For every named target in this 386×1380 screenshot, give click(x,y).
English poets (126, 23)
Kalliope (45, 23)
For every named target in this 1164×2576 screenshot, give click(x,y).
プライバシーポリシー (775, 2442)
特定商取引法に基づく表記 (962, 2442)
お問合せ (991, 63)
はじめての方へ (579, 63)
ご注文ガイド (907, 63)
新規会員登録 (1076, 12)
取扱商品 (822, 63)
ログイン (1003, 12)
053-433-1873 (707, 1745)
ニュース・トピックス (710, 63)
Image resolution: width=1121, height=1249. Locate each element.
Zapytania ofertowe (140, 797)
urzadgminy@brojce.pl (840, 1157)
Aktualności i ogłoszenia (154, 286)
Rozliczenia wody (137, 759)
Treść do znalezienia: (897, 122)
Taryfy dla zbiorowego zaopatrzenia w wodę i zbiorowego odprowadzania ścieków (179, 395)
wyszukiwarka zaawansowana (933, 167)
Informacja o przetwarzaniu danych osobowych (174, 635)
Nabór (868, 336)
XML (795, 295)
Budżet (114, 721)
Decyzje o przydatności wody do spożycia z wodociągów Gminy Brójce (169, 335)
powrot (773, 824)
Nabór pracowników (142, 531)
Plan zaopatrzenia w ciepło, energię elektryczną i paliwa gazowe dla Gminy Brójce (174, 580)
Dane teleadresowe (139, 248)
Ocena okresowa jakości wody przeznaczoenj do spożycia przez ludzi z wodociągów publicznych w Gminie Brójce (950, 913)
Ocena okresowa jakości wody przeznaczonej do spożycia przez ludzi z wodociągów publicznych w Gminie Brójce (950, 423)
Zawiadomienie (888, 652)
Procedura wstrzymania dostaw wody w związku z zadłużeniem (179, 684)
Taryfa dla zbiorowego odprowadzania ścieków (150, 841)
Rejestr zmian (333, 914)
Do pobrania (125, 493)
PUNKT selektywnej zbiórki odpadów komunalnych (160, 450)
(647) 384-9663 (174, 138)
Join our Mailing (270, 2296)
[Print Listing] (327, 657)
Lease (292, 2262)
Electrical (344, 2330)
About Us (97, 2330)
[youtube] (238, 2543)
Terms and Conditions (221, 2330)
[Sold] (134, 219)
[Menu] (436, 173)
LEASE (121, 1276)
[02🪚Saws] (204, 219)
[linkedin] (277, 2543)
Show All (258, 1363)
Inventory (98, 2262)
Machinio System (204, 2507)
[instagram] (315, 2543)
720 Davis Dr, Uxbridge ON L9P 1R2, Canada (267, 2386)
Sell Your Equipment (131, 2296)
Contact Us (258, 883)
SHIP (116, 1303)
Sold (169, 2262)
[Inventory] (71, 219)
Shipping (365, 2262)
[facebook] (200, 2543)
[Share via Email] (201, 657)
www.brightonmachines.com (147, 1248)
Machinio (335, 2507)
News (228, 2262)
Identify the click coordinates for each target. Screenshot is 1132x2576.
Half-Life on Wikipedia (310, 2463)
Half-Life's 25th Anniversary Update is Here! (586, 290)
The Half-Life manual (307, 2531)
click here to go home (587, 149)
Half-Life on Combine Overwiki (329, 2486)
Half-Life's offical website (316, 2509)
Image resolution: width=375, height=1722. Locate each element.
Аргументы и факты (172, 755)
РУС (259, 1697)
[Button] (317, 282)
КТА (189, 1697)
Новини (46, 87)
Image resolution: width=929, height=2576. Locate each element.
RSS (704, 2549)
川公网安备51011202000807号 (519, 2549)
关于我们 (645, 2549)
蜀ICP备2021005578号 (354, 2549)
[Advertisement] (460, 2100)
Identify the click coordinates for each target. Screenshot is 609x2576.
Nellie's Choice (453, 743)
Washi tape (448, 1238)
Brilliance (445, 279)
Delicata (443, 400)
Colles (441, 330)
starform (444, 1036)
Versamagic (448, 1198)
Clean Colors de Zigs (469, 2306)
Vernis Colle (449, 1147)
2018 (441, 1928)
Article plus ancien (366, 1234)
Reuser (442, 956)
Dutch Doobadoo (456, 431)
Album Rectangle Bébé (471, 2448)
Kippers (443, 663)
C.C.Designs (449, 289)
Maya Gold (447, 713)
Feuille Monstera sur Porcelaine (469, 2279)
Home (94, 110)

################

**ASSIGNMENT**
The answer must be exactly the lines from the one containing "[Share via Email] (201, 657)" through the final line of the data, both ends included, and nothing else.

**RESPONSE AREA**
[Share via Email] (201, 657)
www.brightonmachines.com (147, 1248)
Machinio (335, 2507)
News (228, 2262)
Identify the click coordinates for each target. Screenshot is 1132x2576.
Half-Life on Wikipedia (310, 2463)
Half-Life's 25th Anniversary Update is Here! (586, 290)
The Half-Life manual (307, 2531)
click here to go home (587, 149)
Half-Life on Combine Overwiki (329, 2486)
Half-Life's offical website (316, 2509)
Image resolution: width=375, height=1722. Locate each element.
Аргументы и факты (172, 755)
РУС (259, 1697)
[Button] (317, 282)
КТА (189, 1697)
Новини (46, 87)
Image resolution: width=929, height=2576. Locate each element.
RSS (704, 2549)
川公网安备51011202000807号 (519, 2549)
关于我们 (645, 2549)
蜀ICP备2021005578号 (354, 2549)
[Advertisement] (460, 2100)
Identify the click coordinates for each target. Screenshot is 609x2576.
Nellie's Choice (453, 743)
Washi tape (448, 1238)
Brilliance (445, 279)
Delicata (443, 400)
Colles (441, 330)
starform (444, 1036)
Versamagic (448, 1198)
Clean Colors de Zigs (469, 2306)
Vernis Colle (449, 1147)
2018 (441, 1928)
Article plus ancien (366, 1234)
Reuser (442, 956)
Dutch Doobadoo (456, 431)
Album Rectangle Bébé (471, 2448)
Kippers (443, 663)
C.C.Designs (449, 289)
Maya Gold (447, 713)
Feuille Monstera sur Porcelaine (469, 2279)
Home (94, 110)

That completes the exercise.